### [What is being asked]
Within the records below, find each line with the word "https" and copy it out.

[Available data Boundary: Start]

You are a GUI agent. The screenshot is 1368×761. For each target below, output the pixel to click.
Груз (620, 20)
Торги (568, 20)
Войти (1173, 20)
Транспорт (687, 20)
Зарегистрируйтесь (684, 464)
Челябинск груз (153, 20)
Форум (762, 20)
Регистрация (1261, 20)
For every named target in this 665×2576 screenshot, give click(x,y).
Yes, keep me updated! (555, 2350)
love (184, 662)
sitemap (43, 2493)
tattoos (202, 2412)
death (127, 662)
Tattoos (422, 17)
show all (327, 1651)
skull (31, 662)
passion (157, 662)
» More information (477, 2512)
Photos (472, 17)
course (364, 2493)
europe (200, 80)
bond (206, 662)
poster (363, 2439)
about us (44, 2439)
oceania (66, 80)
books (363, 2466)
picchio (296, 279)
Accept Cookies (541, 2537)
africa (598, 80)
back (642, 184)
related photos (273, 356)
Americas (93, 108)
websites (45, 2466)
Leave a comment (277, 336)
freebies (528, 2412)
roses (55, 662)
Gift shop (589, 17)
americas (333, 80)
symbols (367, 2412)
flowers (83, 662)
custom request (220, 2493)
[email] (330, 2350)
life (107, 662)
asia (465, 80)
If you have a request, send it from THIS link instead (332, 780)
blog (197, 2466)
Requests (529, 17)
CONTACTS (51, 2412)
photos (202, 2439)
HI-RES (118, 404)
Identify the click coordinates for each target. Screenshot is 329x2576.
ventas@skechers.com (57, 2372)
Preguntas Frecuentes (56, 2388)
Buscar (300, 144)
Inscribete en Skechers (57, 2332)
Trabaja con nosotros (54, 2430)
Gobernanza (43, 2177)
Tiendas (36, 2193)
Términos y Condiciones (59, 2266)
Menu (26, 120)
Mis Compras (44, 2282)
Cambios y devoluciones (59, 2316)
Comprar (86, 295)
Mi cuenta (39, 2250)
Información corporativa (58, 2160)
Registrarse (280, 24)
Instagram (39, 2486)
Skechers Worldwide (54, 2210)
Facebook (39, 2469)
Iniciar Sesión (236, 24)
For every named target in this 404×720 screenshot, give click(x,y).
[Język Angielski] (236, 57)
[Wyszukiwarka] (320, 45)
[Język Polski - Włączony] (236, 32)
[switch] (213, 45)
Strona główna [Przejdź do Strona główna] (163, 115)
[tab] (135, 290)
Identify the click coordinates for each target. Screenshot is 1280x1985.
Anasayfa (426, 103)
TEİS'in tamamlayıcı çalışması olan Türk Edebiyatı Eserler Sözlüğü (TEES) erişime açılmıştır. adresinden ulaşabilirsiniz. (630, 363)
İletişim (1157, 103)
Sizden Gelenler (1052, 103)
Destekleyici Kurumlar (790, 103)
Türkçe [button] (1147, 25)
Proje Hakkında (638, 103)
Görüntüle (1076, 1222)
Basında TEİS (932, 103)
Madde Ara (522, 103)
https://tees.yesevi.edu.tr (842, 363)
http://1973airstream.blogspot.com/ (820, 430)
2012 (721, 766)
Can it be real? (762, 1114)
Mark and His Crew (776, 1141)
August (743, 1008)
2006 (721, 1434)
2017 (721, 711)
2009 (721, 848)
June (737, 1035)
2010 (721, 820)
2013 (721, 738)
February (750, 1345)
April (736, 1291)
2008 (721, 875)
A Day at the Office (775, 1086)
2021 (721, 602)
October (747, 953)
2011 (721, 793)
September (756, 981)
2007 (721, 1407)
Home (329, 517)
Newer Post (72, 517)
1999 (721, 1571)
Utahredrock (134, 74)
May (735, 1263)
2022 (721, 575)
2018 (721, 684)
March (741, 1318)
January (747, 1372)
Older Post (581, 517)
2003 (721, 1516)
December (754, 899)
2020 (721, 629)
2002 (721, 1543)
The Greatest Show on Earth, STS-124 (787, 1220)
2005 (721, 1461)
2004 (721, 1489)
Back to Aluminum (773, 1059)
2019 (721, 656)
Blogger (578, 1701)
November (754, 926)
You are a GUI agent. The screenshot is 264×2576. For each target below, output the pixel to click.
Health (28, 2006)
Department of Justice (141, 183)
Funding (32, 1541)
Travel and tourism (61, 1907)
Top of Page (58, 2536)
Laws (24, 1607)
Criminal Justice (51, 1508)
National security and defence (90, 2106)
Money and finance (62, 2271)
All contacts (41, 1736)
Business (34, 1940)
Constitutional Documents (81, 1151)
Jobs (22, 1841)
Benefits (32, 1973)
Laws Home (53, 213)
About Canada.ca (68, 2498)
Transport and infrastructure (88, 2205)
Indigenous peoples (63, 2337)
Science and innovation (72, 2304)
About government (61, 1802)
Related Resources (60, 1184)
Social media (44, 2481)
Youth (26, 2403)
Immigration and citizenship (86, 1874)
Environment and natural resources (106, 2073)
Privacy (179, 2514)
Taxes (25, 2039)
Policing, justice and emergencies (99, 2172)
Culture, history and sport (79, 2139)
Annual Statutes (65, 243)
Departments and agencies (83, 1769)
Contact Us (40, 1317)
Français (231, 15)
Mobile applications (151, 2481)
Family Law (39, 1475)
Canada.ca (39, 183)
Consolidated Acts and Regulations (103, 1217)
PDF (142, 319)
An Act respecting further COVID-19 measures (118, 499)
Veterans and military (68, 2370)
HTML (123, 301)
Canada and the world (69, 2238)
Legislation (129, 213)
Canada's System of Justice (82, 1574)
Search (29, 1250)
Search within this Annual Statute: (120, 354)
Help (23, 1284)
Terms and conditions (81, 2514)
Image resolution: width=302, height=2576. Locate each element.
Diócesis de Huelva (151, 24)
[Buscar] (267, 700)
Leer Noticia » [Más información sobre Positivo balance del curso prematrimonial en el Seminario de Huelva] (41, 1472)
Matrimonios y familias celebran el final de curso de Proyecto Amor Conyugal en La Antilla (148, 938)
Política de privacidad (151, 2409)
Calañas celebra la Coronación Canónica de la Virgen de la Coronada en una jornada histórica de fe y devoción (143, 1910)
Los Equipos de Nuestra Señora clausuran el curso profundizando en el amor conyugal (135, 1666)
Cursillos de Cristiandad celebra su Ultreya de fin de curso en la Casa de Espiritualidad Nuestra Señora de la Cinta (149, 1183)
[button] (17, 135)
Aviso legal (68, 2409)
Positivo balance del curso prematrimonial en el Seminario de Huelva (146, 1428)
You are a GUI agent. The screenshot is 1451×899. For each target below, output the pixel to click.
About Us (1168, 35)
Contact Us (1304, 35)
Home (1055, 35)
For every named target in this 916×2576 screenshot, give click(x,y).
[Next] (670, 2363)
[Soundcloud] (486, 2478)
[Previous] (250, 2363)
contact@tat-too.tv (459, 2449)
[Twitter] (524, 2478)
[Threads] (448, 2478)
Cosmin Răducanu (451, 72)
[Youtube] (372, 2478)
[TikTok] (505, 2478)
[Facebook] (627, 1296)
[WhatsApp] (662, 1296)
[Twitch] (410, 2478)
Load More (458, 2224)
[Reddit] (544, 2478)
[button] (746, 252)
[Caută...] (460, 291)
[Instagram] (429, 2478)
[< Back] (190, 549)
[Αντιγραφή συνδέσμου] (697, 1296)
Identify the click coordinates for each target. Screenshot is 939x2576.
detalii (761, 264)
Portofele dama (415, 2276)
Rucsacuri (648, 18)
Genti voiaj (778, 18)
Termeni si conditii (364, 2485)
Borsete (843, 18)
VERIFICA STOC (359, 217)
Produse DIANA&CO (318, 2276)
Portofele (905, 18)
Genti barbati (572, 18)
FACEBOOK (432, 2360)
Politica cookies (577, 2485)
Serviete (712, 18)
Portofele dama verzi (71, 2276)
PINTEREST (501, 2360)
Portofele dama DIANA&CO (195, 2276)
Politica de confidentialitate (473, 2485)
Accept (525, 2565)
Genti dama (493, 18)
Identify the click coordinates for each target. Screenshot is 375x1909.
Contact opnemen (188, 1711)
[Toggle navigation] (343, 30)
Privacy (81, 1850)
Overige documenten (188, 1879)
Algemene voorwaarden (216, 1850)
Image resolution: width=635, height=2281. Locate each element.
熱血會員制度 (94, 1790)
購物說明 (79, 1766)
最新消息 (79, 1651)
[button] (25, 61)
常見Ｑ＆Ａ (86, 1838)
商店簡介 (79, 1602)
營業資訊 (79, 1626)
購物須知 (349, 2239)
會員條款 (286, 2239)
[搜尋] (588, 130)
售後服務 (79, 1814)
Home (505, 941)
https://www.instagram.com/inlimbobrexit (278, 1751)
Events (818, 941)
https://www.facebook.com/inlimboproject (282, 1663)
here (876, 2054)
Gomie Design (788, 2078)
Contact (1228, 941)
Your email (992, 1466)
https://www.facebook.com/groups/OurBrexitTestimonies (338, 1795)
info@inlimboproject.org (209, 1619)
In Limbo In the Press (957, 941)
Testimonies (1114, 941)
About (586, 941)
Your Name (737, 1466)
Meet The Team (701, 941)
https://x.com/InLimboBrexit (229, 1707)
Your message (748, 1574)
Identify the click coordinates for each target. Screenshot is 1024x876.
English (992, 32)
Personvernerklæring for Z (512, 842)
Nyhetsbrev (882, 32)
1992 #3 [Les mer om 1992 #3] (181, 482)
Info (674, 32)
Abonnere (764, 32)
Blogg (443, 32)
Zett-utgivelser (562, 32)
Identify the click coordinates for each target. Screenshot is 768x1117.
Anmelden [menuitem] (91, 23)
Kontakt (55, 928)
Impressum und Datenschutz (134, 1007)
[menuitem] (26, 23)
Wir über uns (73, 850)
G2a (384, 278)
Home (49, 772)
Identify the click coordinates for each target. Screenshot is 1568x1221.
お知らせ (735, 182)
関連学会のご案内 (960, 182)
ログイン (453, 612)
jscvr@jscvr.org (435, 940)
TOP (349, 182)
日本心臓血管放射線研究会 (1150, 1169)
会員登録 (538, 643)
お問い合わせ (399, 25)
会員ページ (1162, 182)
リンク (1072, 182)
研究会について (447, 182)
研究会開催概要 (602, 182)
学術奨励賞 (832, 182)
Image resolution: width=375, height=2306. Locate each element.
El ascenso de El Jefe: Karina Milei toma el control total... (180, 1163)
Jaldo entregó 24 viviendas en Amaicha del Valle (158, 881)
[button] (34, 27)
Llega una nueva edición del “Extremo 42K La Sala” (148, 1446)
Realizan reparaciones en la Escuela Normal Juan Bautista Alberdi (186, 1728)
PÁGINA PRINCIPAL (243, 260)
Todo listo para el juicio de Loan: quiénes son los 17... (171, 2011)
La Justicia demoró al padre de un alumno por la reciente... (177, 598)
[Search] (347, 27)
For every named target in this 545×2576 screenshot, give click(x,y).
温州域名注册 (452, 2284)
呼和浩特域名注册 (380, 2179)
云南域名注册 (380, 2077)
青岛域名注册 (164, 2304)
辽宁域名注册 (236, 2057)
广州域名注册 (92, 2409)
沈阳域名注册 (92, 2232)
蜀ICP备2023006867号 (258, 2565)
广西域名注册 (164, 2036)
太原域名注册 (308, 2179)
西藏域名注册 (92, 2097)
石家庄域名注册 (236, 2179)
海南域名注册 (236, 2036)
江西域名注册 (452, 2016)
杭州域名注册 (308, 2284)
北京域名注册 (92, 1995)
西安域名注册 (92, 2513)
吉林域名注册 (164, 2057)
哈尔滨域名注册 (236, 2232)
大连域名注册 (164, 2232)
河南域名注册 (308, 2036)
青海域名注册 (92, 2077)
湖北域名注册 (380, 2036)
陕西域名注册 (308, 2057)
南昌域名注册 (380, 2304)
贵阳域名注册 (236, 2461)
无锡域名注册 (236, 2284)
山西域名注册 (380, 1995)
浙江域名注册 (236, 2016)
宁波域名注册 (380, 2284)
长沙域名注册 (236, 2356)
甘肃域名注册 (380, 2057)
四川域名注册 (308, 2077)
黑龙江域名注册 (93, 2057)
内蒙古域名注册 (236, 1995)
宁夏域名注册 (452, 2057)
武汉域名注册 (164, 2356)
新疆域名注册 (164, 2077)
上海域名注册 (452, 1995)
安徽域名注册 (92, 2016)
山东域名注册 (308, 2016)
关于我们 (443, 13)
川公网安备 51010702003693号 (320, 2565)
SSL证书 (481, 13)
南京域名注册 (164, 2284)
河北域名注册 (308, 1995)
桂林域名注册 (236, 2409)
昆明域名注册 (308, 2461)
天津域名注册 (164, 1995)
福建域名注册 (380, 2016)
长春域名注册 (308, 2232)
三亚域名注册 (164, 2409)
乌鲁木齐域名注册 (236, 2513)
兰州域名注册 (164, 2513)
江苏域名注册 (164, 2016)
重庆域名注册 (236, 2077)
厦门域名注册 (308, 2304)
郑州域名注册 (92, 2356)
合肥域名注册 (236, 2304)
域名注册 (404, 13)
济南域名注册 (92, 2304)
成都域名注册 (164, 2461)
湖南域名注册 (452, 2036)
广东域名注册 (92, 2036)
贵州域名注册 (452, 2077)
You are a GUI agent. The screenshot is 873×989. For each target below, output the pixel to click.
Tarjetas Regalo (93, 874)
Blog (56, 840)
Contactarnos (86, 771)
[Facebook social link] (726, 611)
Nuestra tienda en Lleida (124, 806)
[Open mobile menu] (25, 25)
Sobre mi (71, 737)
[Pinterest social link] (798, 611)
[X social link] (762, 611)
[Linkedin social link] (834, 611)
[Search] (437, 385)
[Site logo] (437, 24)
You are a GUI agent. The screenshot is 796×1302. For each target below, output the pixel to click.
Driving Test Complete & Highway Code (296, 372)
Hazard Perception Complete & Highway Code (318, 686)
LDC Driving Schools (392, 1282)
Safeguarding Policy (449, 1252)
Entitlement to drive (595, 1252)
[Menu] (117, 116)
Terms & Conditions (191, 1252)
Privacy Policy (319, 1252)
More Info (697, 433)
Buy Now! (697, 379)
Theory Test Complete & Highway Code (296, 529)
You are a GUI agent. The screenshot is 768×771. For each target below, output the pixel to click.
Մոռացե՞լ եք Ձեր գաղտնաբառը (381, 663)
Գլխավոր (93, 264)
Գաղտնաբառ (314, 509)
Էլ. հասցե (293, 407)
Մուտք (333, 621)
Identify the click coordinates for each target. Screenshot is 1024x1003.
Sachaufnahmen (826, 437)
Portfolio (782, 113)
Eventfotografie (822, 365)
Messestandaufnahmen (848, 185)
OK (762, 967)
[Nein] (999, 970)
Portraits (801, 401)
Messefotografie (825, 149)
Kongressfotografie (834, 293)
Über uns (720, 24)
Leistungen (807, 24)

[Available data Boundary: End]

### [Exercise output]
https://tees.yesevi.edu.tr (842, 363)
https://www.instagram.com/inlimbobrexit (278, 1751)
https://www.facebook.com/inlimboproject (282, 1663)
https://www.facebook.com/groups/OurBrexitTestimonies (338, 1795)
https://x.com/InLimboBrexit (229, 1707)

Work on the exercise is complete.